I picked up the Garneau bags on Nashbar closeout in 2012, they are as simple as you can get: One-compartment square bag with a zipper.

They went with me on my first-ever bike tour in 2012, a 4-day, 380-mile hotel tour from Alexandria, Va. to Pittsburgh, Pa.
For a few years after that, they did front-bag duty on my commuter, one-compartment boxy panniers are really good for shopping on the way home from work.
The elastic shock cord on the back of both wore out and they then became neighborhood bags; good for carrying your kid’s hoodie when he inevitably gets hot on a family ride.
The last indignity was when the strap on one of the bags pulled out from the seam when I jerked too hard getting it off the bike. We are going to fix that problem tonight.
As you can see from this photo and the top photo, these bags are really sun-faded.
My sewing skills are self-taught from attaching patches to jean jackets. I pulled the handle through and folded it over so each stitch would pass through the handle twice and the bag seam once.
Fix in, patch is to right side of strap.
Underside view of fix. It is not factory-certified, this is an 8-year old bag that has seen heavy use. I just need it for neighborhood and light (i.e., S24O) touring.
Front view of the bag. There should always be a $40 set of super-basic front panniers on the market for beginners.
Back of the bag. I have an order in for 16 feet of 6mm (1/4-in) elastic shock cord and a variety of cord-end fixers. The lower elastic-band rack hook will be restored through the fabric loops below the upper rack hooks (the upper hooks are riveted and do not screw off).
This might also be a @FacesPics.
Here is my principal commuting bag, a Topeak MTX Trunkbag DXP. This is my third one, with the first lasting six years and the second only two.
Here are my previous/other Topeak commuting bags, two MTX Trunkbag DXP’s and an old MTX Trunkbag of unknown model.
The leftern-most bag is the original Topeak commuting back from 2011. It served me admirably for about six years before one of the top compartment zippers lost its hold, now it only zips from one side.
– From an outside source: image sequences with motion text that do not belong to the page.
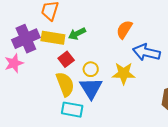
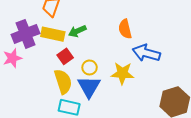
orange semicircle: (124, 29) -> (125, 29), turned -48

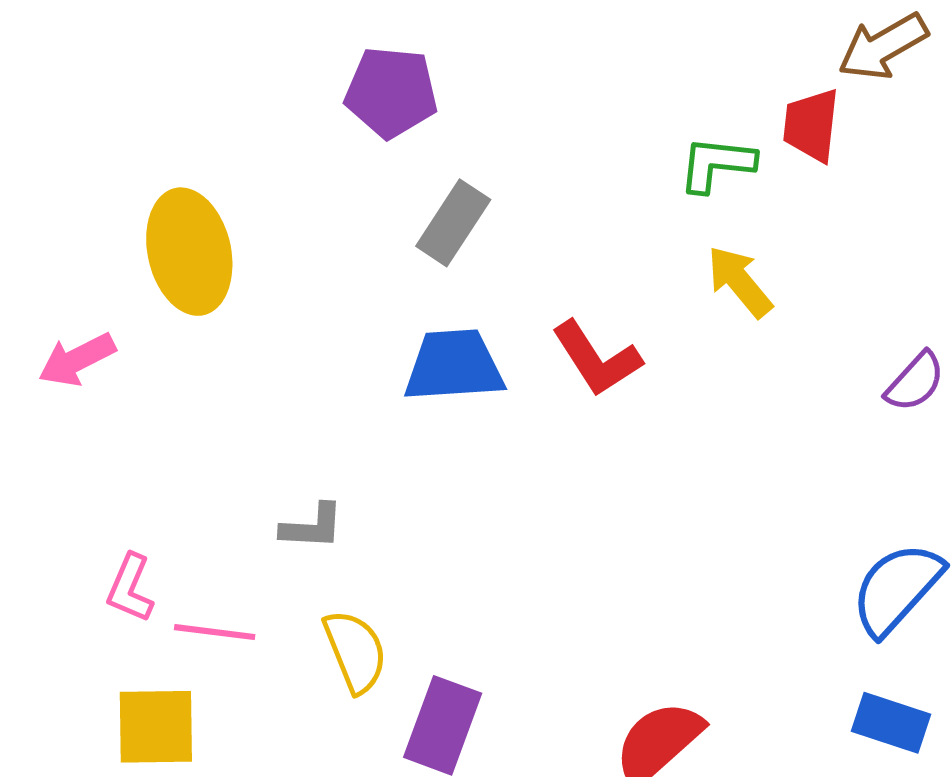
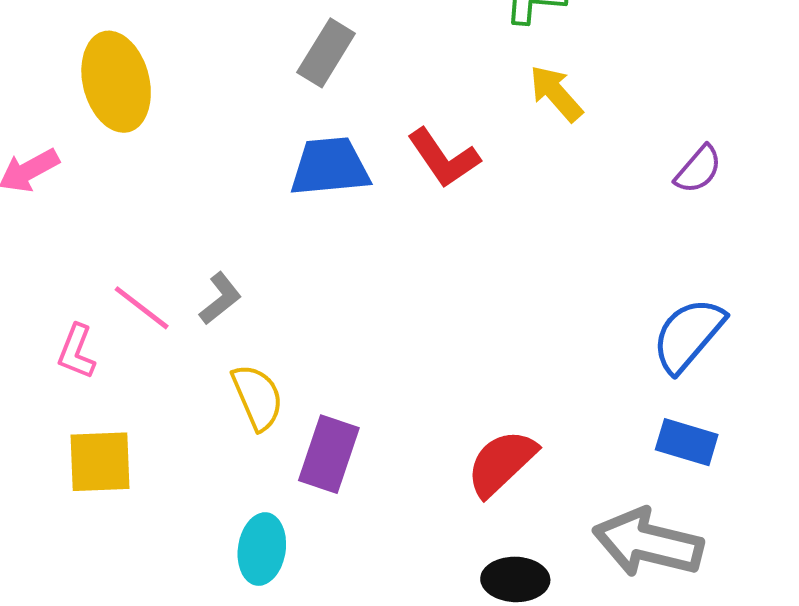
gray L-shape: (312, 527) -> (220, 299), turned -40
pink line: (215, 632) -> (142, 308), moved, turned 32

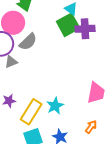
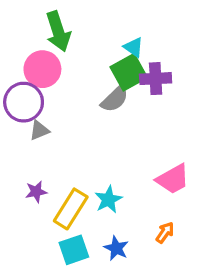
gray semicircle: (28, 42) -> (115, 99), moved
pink trapezoid: (96, 93) -> (173, 179), turned 50

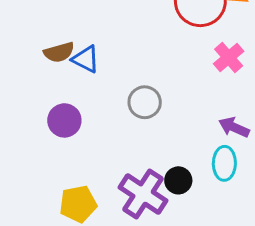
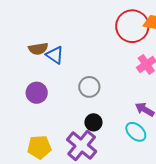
cyan ellipse: (224, 163) -> (136, 132), turned -55
black circle: (178, 180) -> (93, 122), moved

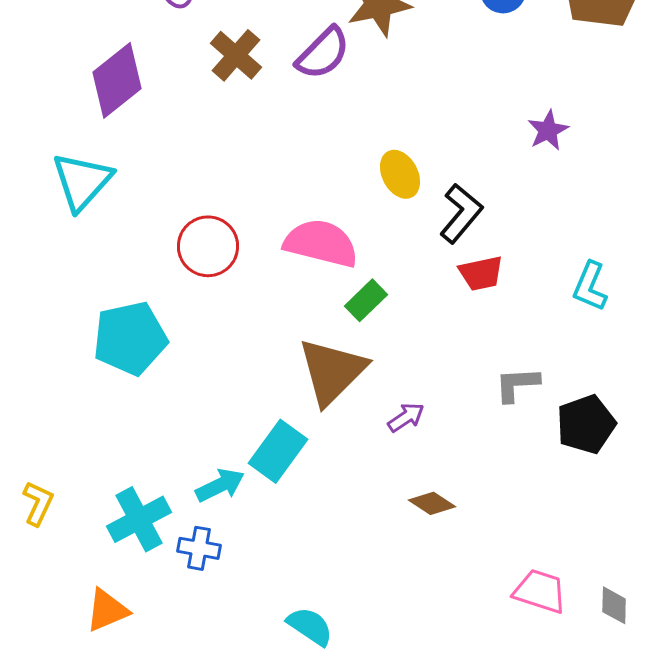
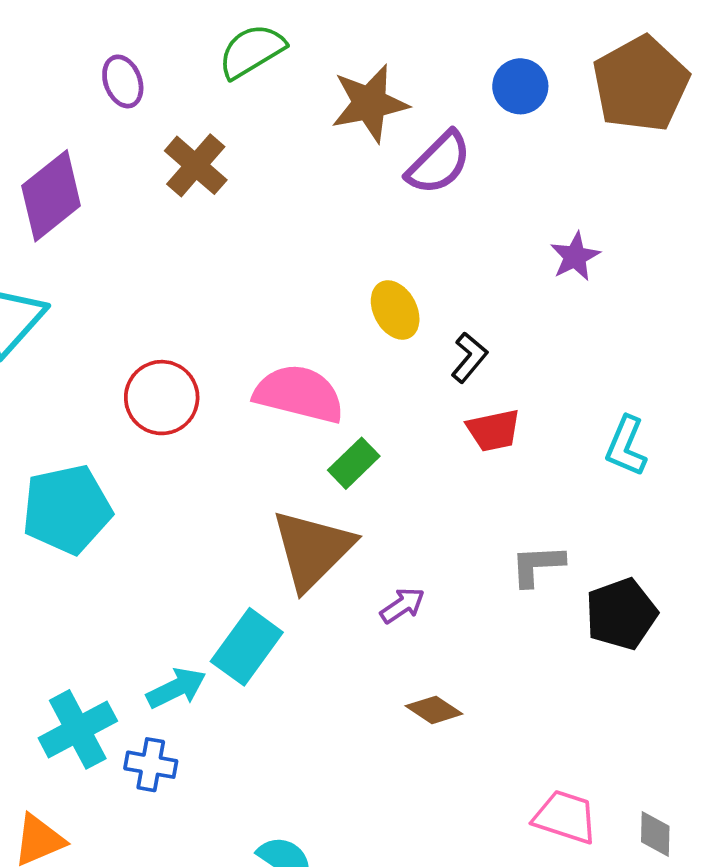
purple semicircle: (323, 53) -> (439, 163), moved
black L-shape: (461, 213) -> (469, 357), size x0.7

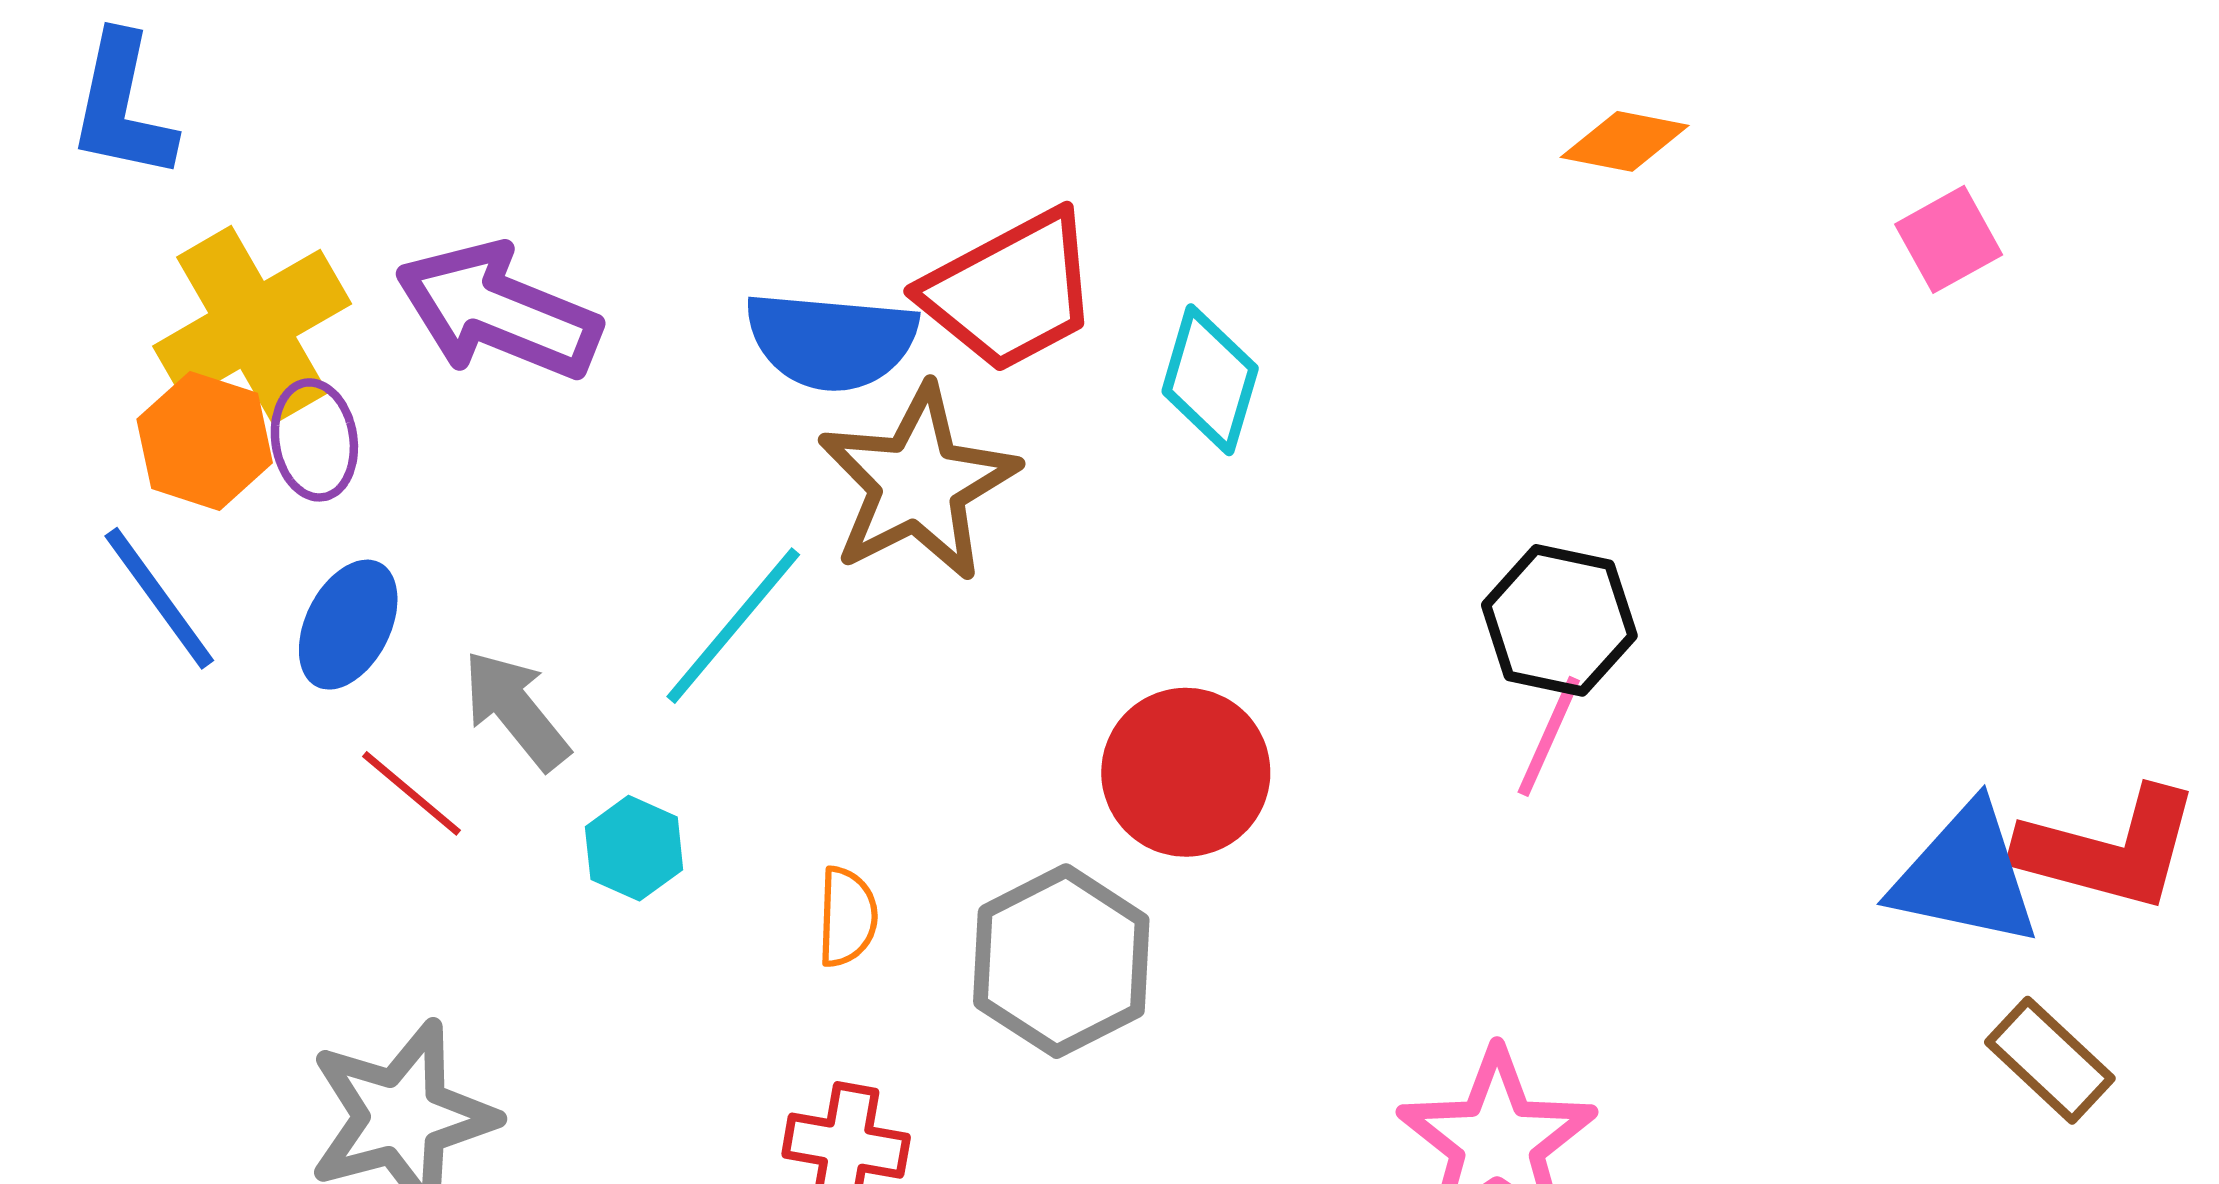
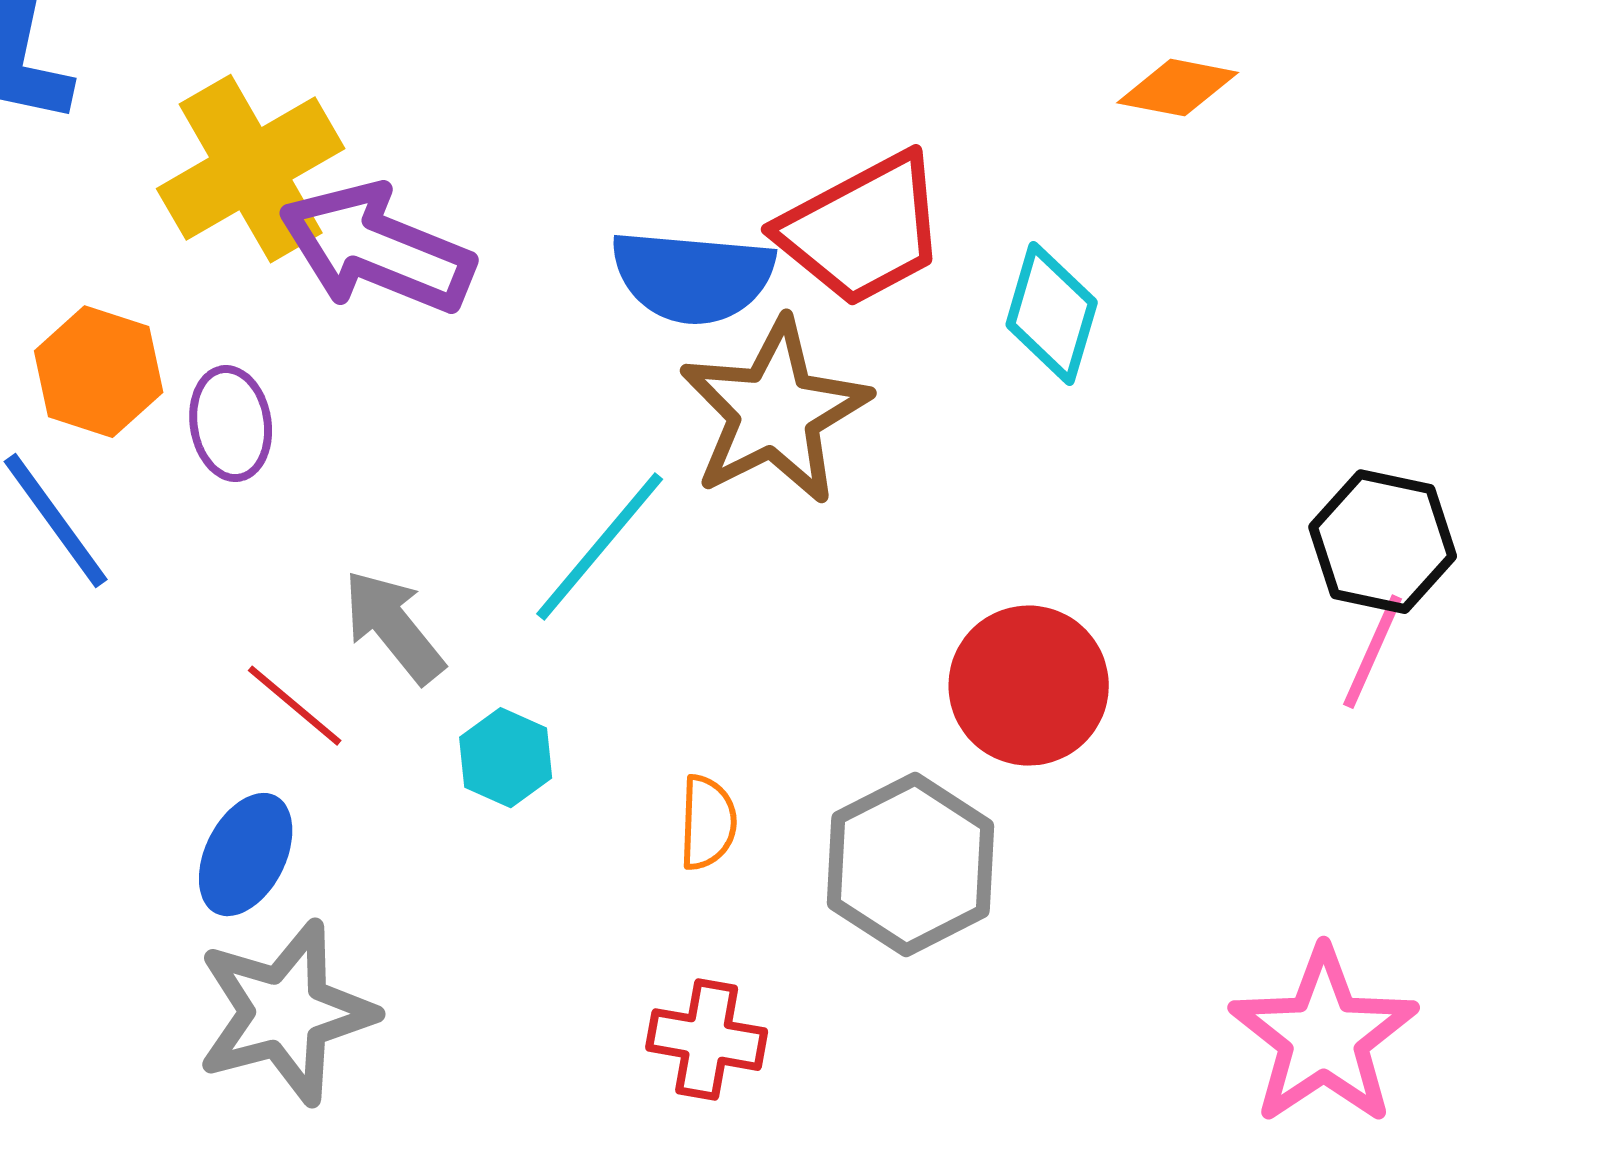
orange diamond: (1625, 141) -> (1178, 88), moved
yellow cross: (252, 325) -> (251, 169), moved
purple ellipse: (314, 440) -> (231, 424), moved
blue ellipse: (348, 625) -> (246, 855), moved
So it is still serviceable, and comes out when needed for neighborhood rides or if a fellow rider needs a bag. I had no idea how sun-faded it was or how limp the once-stiff body had become until I acquired the second bag.
The second bag (in the middle) lasted only two years, as one of the deployable panniers (more on this in a moment) began separating from the main bag body. While I was able to do an amateur sew-job on it, the longevity was permanently impacted.
The third bad (on the right) is a very old MTX Trunkbag of unknown provenance. It was a ground score one day about four years ago while riding the 'road route' home (through the Pentagon and Crystal City, rather than down the Mt. Vernon Trail).
I posted to lost and found on every local bike message board to no avail. All it had in it was a pair of size 13 crocs and a pair of inexpensive riding shades.
It is even more sun-faded and battered than my oldest bag. While it has the Topeak rail system (more on this in a moment), it also has velcro straps for attachment to a non-Topeak rack. This is likely how it fell off the previous owner's bike.
I use this bag mostly for the period *after* I have built my latest touring bike and *before* my next tour, which is when I break the bike in and road test it as a temporary commuter. The touring bikes have the old Jim Backburn racks (no Topeak rack will touch a 620 or 720).
The Topeak bags are nice for three main reasons:

* Top-trunk style
* Folding panniers for variable capacity
* Proprietary Topeak rack system
I prefer the trunk bags (that fit on top of a rack, as opposed to a pannier bag that hangs) for carrying food. I carry in my breakfast and lunch to work every day and keeping it upright (and not flipped, sideways, or squashed by other stuff) ensures I can carry a wider range.
Also, it keeps clothing and food structurally separated.
The sides of the bag have deployable, fold-down panniers. These allow me to vary my carrying capacity.
In the warm months, I can carry two clothing setups in each fold-down pannier, where a setup is a hand towel, washcloth, underwear, t-shirt and socks in a rubber banded rollup, and a Navy-rolled dress shirt.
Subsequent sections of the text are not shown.